Personal information
- Full name: Colin Clish
- Date of birth: 14 January 1944 (age 81)
- Place of birth: Hetton-le-Hole, County Durham, England
- Position: Left back

Youth career
- Newcastle United

Senior career*
- Years: Team / Apps / (Gls)
- 1961–1963: Newcastle United / 20 / (0)
- 1963–1968: Rotherham United / 128 / (4)
- 1968–1971: Doncaster Rovers / 100 / (4)
- 1971–197?: Gainsborough Trinity

= Colin Clish =

English footballer

Colin Clish (born 14 January 1944) is a former footballer who played as a left back for Newcastle United, Rotherham United and Doncaster Rovers.

As well as playing football, Clish was a cricketer, playing as a batsman for Durham Colts and Durham County Juniors in 1961 and 1962.

Before his senior career, he played for Chester-le-Street Schools and Durham County Schools under 15s in 1957–59 alongside Alan Suddick and Norman Hunter.

==Senior club career==
===Newcastle United===
He started his football career playing for Newcastle United in the English Second Division, his debut was at left back in a 2–2 draw at Sheffield United in the League Cup on 2 October 1961.

Clish captained the club's Youth Cup winning team in 1962. During his time at the club he played in 23 League and Cup matches.

===Rotherham United===
Clish signed for fellow 2nd Division side Rotherham United in December 1963, for £5,000.

===Doncaster Rovers===
As part of a deal including several players swapping teams, he moved to English Division 4 club Doncaster Rovers in February 1968. His debut was in a 2–0 home victory against Brentford on 10 February 1968. In that April he scored both goals in a 2–2 draw with Bradford City.

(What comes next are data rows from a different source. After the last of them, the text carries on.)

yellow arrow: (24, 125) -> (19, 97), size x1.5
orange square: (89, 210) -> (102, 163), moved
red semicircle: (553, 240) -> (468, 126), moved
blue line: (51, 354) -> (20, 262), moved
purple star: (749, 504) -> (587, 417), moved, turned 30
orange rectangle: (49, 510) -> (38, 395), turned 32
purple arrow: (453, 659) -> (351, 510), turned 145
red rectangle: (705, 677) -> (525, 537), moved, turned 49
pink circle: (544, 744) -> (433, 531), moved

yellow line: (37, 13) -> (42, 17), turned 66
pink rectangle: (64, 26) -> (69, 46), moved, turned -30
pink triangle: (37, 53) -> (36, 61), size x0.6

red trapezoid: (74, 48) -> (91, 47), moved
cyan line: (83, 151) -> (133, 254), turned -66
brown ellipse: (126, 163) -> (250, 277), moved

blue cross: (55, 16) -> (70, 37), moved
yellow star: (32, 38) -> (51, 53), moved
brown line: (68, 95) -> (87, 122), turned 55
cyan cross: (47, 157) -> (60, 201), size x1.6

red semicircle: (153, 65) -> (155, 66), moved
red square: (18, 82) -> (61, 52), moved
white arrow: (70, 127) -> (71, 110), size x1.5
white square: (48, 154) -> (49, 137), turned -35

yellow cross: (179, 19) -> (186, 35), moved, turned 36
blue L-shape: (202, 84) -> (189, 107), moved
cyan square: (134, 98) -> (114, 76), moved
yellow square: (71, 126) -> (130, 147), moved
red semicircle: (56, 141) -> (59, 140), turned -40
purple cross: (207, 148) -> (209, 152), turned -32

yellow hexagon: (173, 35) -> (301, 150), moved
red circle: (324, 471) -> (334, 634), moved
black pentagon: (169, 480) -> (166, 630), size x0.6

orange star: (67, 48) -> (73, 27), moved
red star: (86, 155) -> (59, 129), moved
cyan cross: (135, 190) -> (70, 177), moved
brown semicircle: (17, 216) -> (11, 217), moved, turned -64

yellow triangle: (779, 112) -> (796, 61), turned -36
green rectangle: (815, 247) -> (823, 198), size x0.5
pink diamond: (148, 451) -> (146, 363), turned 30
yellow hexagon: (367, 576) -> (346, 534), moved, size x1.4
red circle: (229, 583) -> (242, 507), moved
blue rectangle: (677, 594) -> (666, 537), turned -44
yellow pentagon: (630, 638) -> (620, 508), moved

The following year he played a significant part in Doncaster's title winning season as they gained promotion to Division 3. In August 1969 he broke his leg in a game at Shrewsbury Town which put him out till that December. He was never quite the same player after this.

After a total of 111 League and Cup appearances, and 4 goals, Doncaster released Clish at the end of the 1971–72 season, with him going on to play for Gainsborough Trinity for a while.

==Honours==
Newcastle United
- FA Youth Cup winner 1962
Doncaster Rovers
- English Division 4 winner 1968–69

==Personal life==
Following football, Clish worked for British Transport Police being based at Doncaster Station, retiring in 2003.